Kind of puts my current project on hold :-(

Will have to give the belt upgrade serious consideration now.

Hmmm.  The mill was purchased 8/9/2018.  Still under warrantee.  I wonder if this is covered????


----------



## Janger (Apr 13, 2019)

If you can find the stl file I’ll print you a new one out of ABS. Be interesting to see if it lasts or not. I think there is a program out there that will generate the model ....


----------



## Brian H (Apr 13, 2019)

That looks like the one at the top of the mill. I have my old one if you want it. (Send me the number of teeth etc and Ill check that its the same). The ones that busted on mine were the internal ones. From what I've read the top one is supposed to break before the internal ones do since its the easiest to change.


----------



## YYCHM (Apr 13, 2019)

Brian H said:


> That looks like the one at the top of the mill. I have my old one if you want it. (Send me the number of teeth etc and Ill check that its the same). The ones that busted on mine were the internal ones. From what I've read the top one is supposed to break before the internal ones do since its the easiest to change.



PM sent.


----------



## YYCHM (Apr 13, 2019)

Janger said:


> If you can find the stl file I’ll print you a new one out of ABS. Be interesting to see if it lasts or not. I think there is a program out there that will generate the model ....



STL file?

This is the gear that cratered on me.  Is there a program that will gen a STL file from this description?

https://littlemachineshop.com/products/product_view.php?ProductID=1209


----------



## Tom O (Apr 14, 2019)

I see that you can upgrade to a metal one for $18 and change.


----------



## Brian H (Apr 14, 2019)

I feel you would need to upgrade all 3 gears if you went in that direction. There's no point in relocating the "weak link"


----------



## YYCHM (Apr 14, 2019)

Brian H said:


> I feel you would need to upgrade all 3 gears if you went in that direction.

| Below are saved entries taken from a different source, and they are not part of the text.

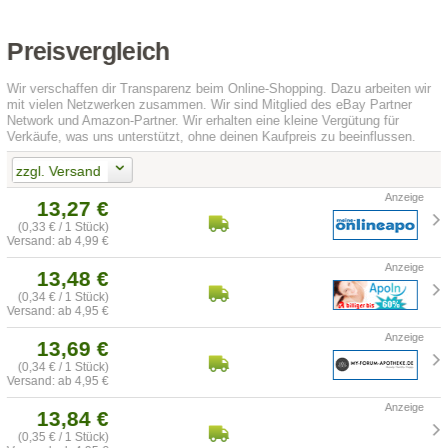
Preisvergleich
Wir verschaffen dir Transparenz beim Online-Shopping. Dazu arbeiten wir
mit vielen Netzwerken zusammen. Wir sind Mitglied des eBay Partner
Network und Amazon-Partner. Wir erhalten eine kleine Vergütung für
Verkäufe, was uns unterstützt, ohne deinen Kaufpreis zu beeinflussen.
zzgl. Versand
13,27 €
(0,33 € / 1 Stück)
Versand: ab 4,99 €
13,48 €
(0,34 € / 1 Stück)
Versand: ab 4,95 €
13,69 €
(0,34 € / 1 Stück)
Versand: ab 4,95 €
13,84 €
(0,35 € / 1 Stück)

There's no point in relocating the "weak link"



My thoughts as well.  Might as well just remove the plastic gears from the equation all together.  Sounds like the belt drive runs smoother to.


----------



## YYCHM (Apr 14, 2019)

This guy is pretty entertaining....


----------



## Tom O (Apr 15, 2019)

Have you tried looking on thingiverse they have just about everything in 3D printed gears.
I just entered mini mill and this popped up.
https://www.thingiverse.com/thing:947572
Check out the comments though.


----------



## Brian H (Apr 15, 2019)

Yes, I like when he splits his piece of oak in two. I guess they have different oak than we do. I'd have to smack the stuff I have pretty good to split it. Interesting video tho


----------



## YYCHM (Apr 15, 2019)

Janger said:


> If you can find the stl file I’ll print you a new one out of ABS. Be interesting to see if it lasts or not. I think there is a program out there that will generate the model ....



Tom O found the STL file.   Thanks Tom O!

https://www.thingiverse.com/thing:947572

Can you print in Nylon?  Apparently ABS won't last more than an hour.  See thinginverse comments.


----------



## Bofobo (Apr 15, 2019)

Once you upgrade to metal gears you will find the true weak link is in fact the motor as it stalls even trying to drill your half-inch holes a belt drive will still stall the system but is supposed to run quieter though I never bought the metal gears to try I went straight to belt drive currently the 2 hp motor  Will slip on the belt drive if I try to take too big of a cut and I may go to metal gears myself one day


----------



## Janger (Apr 16, 2019)

Oh cool guys. I don’t have any nylon. I can print it though. Anybody got nylon and can help out yychobbymachinist? @Jwest7788 @Johnwa ?

YYC if you want to buy some I’ll print your part. There’s a store in the SE near princess that sells it. Spool3d it’s called. 1.75mm diameter.


----------



## YYCHM (Apr 16, 2019)

Janger said:


> Oh cool guys. I don’t have any nylon. I can print it though. Anybody got nylon and can help out yychobbymachinist? @Jwest7788 @Johnwa ?
> 
> YYC if you want to buy some I’ll print your part. There’s a store in the SE near princess that sells it. Spool3d it’s called. 1.75mm diameter.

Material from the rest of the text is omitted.